> **ACTION ITEM**
For the word "para", copy every line of the material that includes it.

━━━ LISTED RECORDS ━━━

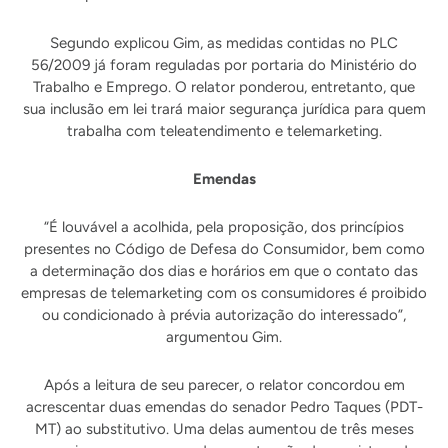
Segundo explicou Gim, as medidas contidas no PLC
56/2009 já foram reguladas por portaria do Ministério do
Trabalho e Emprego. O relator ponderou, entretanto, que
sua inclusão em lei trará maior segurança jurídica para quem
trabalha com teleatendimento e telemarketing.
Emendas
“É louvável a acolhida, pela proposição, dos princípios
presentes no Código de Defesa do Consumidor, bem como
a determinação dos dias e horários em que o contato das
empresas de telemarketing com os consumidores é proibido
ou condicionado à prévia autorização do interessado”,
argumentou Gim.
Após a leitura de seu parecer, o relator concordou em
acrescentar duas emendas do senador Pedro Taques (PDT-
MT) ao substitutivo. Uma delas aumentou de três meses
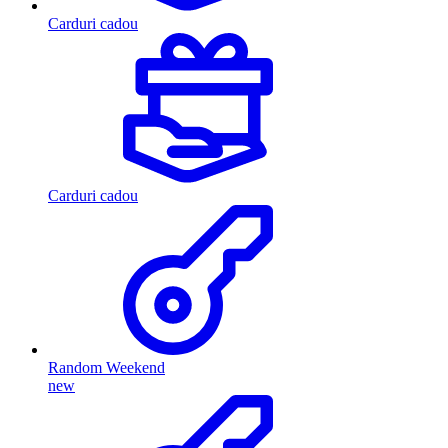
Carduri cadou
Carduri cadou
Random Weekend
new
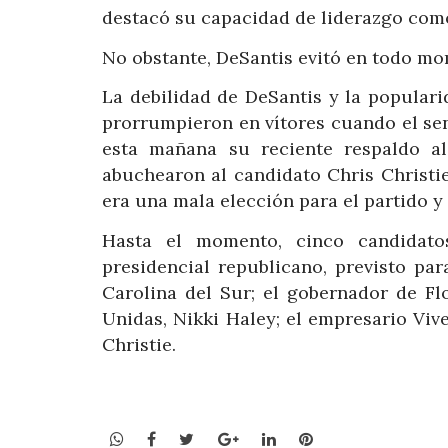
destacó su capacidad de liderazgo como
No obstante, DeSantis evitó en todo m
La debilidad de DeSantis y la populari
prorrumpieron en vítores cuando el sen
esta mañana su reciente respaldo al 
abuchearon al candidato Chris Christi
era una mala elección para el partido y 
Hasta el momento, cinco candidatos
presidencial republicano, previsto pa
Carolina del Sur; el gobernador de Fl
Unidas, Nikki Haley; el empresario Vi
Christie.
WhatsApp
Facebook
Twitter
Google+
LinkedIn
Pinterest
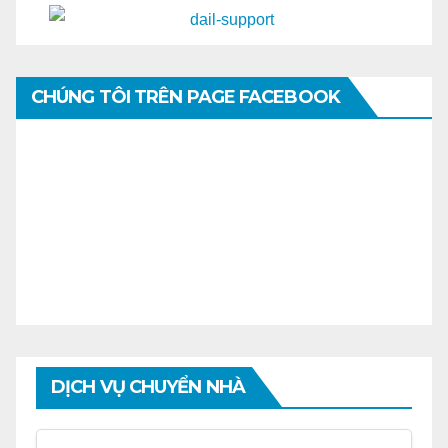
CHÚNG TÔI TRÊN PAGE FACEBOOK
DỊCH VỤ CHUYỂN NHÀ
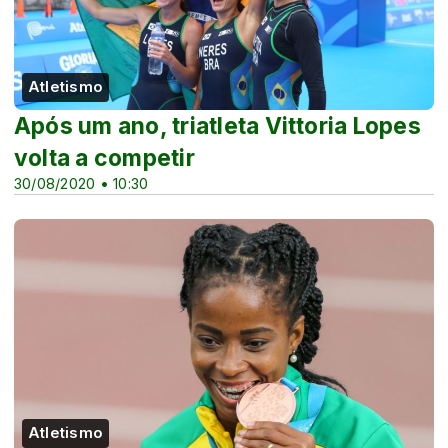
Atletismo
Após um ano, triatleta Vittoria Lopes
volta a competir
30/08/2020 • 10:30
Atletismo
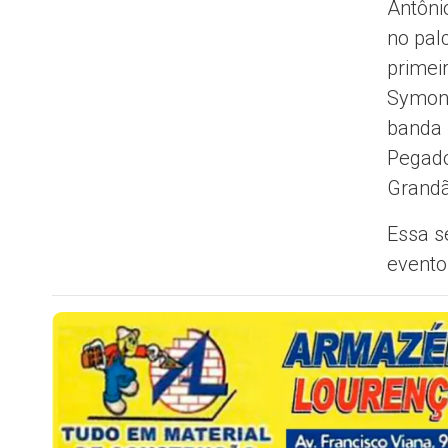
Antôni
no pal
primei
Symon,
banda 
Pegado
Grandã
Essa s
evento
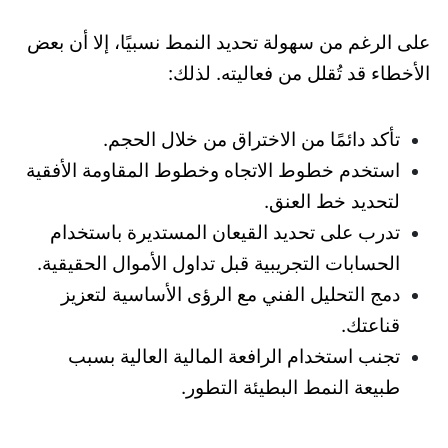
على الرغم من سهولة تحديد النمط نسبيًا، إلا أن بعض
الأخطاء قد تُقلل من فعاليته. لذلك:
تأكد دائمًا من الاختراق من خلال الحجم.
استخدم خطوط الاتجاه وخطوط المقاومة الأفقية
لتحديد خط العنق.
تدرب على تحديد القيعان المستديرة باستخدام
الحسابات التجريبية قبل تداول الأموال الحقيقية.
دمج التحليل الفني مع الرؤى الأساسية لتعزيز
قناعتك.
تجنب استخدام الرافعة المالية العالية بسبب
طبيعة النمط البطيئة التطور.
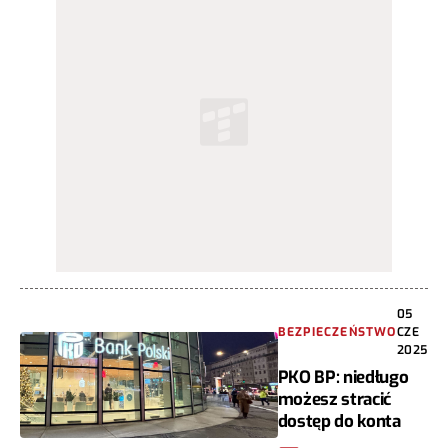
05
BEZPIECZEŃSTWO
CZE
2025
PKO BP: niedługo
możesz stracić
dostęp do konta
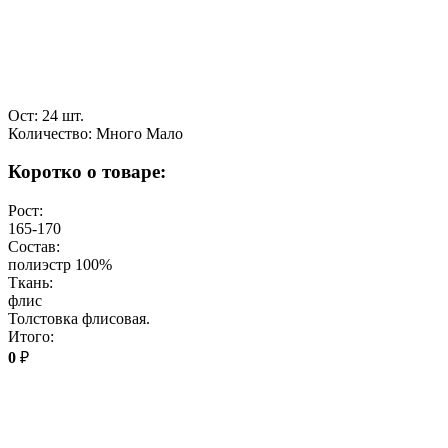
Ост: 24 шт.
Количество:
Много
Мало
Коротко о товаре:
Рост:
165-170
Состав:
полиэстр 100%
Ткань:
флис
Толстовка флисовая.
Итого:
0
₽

━━━
━━━ LISTED RECORDS ━━━

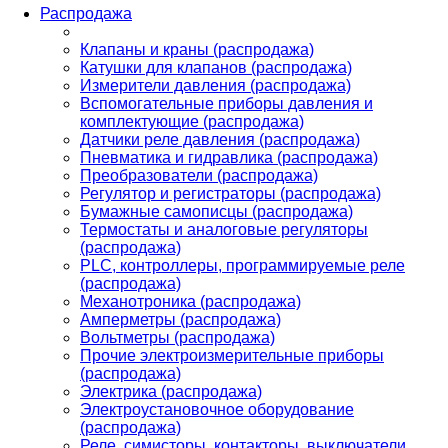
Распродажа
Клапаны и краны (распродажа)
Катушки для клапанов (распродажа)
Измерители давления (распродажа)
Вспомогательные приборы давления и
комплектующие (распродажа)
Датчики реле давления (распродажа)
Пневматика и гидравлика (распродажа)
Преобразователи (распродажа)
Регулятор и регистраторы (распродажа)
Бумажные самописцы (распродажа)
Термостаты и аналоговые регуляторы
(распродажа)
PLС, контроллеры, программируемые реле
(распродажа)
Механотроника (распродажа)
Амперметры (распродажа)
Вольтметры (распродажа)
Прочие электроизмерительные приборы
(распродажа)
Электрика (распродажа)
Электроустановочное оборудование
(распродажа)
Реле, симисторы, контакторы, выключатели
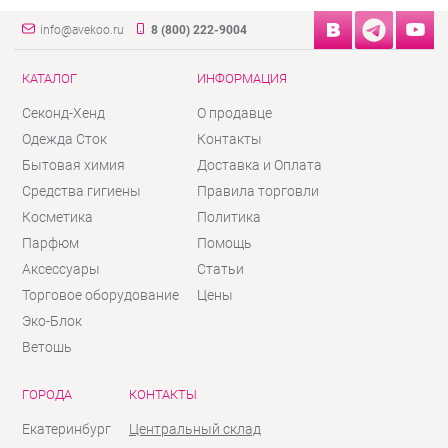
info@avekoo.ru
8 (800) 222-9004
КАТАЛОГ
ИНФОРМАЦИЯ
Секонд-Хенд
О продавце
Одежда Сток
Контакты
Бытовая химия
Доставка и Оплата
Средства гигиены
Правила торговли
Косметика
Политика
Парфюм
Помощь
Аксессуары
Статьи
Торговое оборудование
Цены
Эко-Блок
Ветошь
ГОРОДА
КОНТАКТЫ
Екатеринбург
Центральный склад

━━━
━━━ LISTED RECORDS ━━━

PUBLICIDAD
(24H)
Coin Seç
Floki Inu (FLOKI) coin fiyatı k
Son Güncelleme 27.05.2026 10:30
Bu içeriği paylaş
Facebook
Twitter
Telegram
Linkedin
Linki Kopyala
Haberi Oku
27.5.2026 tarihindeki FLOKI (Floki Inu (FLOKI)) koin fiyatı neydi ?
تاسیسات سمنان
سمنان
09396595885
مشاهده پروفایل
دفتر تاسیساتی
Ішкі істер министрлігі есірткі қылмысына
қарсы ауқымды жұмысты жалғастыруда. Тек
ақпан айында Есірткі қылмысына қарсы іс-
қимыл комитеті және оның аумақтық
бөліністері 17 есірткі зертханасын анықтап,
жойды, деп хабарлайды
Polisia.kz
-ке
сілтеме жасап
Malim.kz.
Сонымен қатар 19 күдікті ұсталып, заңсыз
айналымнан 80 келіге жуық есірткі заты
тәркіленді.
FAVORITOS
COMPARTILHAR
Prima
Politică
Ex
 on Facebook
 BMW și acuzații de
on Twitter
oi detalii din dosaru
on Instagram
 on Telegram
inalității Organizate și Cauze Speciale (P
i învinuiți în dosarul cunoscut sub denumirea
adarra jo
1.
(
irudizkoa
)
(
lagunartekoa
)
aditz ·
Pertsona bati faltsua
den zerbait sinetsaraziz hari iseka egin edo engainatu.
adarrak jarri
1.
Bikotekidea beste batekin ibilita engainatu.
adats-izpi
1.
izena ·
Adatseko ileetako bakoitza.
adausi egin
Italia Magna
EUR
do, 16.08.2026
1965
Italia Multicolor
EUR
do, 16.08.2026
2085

━━━

> **RESULT FOR THIS EXERCISE**
sua inclusão em lei trará maior segurança jurídica para quem
era una mala elección para el partido y 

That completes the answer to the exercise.